In the material below, find each line with the string "écoles" and copy it.

┌──

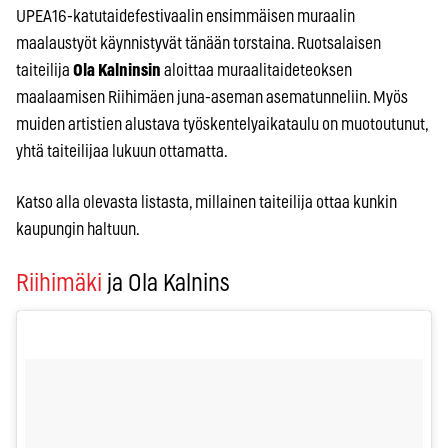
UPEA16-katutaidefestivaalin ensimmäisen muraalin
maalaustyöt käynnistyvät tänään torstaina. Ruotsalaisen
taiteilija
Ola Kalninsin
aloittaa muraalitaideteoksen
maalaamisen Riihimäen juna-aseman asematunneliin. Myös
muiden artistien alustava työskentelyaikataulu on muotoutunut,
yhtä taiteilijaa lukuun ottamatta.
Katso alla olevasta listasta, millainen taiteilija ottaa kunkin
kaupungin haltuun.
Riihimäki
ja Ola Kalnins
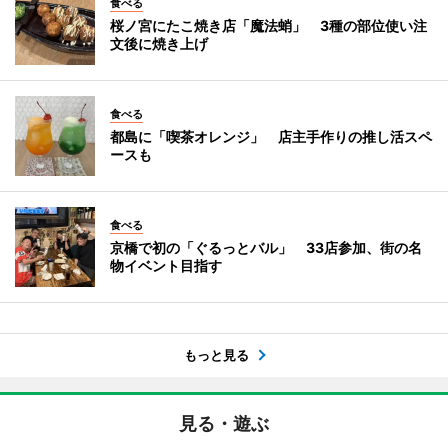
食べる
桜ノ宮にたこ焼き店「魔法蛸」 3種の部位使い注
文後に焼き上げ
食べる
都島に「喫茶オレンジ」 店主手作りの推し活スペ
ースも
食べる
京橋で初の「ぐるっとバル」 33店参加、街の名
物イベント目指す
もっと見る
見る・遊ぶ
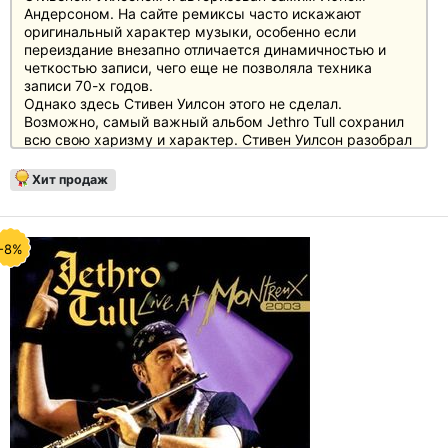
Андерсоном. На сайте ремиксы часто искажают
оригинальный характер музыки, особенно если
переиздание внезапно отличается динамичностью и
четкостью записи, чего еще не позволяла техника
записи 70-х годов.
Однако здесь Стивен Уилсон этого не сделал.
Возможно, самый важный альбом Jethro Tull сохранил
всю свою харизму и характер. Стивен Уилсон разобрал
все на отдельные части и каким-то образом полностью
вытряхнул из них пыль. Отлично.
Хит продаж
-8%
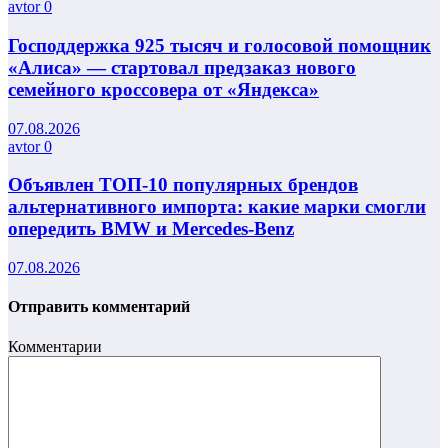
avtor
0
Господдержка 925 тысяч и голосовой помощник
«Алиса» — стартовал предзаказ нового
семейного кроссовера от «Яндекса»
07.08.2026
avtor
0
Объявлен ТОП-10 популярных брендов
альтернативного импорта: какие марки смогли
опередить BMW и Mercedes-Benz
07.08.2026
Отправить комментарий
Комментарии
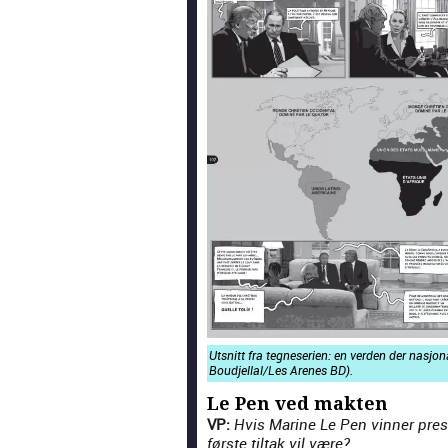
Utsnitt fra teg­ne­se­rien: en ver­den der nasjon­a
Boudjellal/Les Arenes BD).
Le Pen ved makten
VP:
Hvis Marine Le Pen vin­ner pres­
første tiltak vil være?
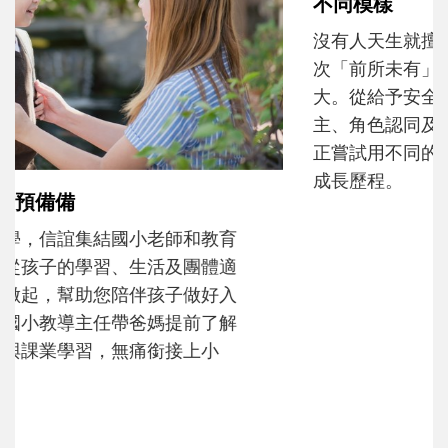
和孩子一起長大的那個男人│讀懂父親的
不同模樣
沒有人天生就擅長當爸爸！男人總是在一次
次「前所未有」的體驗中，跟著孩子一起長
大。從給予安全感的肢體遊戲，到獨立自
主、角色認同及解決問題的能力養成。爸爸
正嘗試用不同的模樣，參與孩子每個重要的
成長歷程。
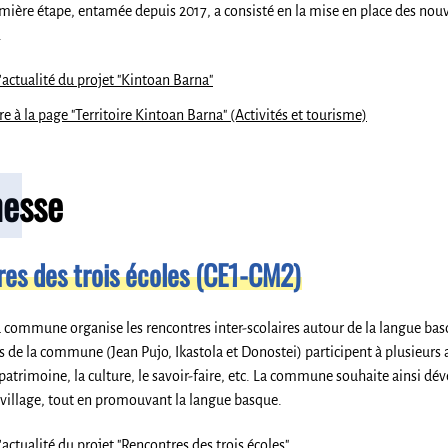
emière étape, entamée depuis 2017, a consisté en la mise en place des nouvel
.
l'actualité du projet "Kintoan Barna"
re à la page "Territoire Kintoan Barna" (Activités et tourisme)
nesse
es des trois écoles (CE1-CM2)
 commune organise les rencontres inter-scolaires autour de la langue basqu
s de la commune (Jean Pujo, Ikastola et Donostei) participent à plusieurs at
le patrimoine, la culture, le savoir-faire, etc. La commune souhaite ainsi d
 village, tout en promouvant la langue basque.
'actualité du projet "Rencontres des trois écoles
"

└──
┌──

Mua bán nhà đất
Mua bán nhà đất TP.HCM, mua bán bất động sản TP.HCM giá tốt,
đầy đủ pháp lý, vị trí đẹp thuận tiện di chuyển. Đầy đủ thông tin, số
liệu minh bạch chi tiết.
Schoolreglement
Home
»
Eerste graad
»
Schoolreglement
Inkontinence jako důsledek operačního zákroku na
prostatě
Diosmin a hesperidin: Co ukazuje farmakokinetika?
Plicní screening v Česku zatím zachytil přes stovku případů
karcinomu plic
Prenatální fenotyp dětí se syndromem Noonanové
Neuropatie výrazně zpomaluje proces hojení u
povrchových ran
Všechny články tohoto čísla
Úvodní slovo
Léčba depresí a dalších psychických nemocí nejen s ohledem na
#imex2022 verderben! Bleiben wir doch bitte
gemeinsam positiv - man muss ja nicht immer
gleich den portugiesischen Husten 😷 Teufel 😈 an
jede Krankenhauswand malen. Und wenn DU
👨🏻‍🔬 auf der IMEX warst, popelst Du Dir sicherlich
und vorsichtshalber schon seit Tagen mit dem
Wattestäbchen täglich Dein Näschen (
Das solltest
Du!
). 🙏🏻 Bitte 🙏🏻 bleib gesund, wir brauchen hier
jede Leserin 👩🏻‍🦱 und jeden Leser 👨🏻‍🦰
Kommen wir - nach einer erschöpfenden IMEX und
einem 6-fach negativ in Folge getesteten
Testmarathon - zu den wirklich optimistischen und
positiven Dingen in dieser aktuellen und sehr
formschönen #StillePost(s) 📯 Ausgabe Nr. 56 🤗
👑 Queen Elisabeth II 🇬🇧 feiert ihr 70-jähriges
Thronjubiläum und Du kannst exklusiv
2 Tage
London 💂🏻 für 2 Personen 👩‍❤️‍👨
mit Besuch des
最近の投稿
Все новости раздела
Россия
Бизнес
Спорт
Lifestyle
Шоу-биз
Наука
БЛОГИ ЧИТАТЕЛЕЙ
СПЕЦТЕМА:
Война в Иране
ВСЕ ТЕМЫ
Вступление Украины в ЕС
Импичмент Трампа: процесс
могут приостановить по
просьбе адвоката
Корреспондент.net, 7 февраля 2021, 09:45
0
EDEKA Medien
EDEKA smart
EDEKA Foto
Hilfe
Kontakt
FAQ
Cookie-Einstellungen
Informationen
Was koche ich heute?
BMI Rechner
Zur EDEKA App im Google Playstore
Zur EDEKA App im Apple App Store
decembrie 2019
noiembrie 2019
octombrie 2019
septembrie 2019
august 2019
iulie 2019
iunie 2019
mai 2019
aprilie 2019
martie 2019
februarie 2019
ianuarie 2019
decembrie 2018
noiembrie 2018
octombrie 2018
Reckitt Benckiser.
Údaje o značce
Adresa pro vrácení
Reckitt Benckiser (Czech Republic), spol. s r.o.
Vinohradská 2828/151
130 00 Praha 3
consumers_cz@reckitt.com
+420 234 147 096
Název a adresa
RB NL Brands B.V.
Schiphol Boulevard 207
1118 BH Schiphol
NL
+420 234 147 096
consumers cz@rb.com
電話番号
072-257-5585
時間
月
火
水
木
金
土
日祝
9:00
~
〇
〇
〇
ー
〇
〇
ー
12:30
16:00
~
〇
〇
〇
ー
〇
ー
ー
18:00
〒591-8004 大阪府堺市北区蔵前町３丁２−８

└──
┌──

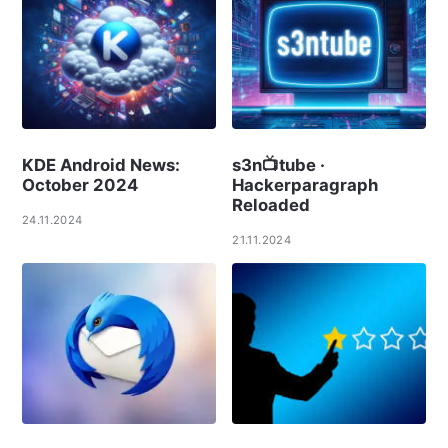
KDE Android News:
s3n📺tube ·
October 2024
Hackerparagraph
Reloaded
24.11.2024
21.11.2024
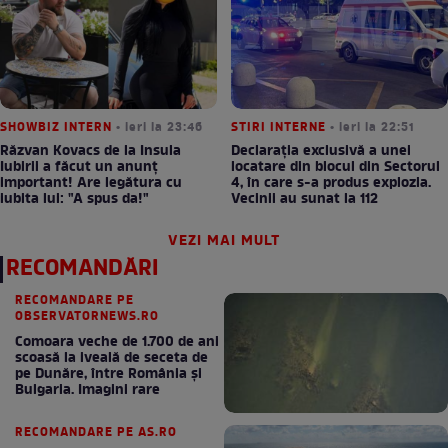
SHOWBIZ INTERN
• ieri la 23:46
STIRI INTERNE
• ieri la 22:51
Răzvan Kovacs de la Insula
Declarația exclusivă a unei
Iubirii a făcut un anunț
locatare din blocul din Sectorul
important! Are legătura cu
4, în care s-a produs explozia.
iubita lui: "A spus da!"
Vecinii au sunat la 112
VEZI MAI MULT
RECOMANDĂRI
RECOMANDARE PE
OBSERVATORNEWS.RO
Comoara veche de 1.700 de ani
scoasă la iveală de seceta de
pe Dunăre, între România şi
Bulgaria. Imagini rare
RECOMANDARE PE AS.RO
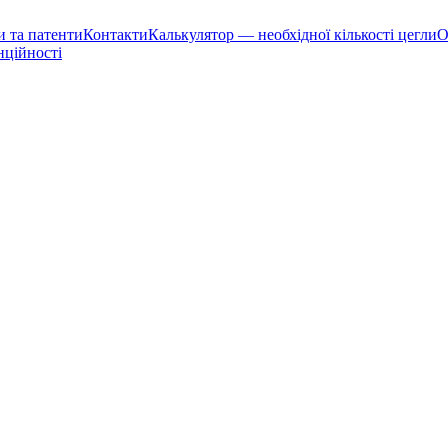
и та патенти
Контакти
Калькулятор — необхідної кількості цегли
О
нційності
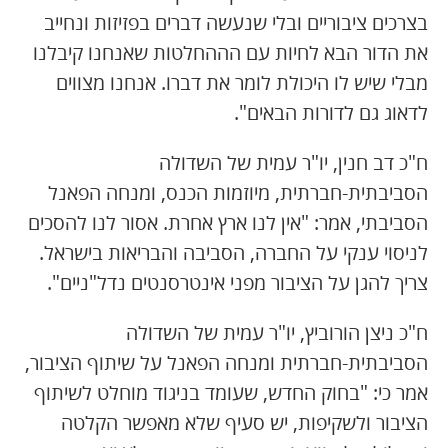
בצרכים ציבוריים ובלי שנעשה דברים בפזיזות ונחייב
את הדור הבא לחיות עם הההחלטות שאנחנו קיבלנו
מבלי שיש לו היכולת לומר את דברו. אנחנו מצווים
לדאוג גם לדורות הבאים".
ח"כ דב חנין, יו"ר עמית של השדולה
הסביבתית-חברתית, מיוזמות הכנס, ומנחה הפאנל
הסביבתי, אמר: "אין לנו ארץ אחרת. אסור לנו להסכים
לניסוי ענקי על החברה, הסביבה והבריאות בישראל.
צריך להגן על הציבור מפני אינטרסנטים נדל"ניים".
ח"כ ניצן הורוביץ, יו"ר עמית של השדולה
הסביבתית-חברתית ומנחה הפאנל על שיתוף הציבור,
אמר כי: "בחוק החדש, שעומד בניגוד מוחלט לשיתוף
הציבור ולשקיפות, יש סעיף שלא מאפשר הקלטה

└──

## Solution to the exercise
es des trois écoles (CE1-CM2)
'actualité du projet "Rencontres des trois écoles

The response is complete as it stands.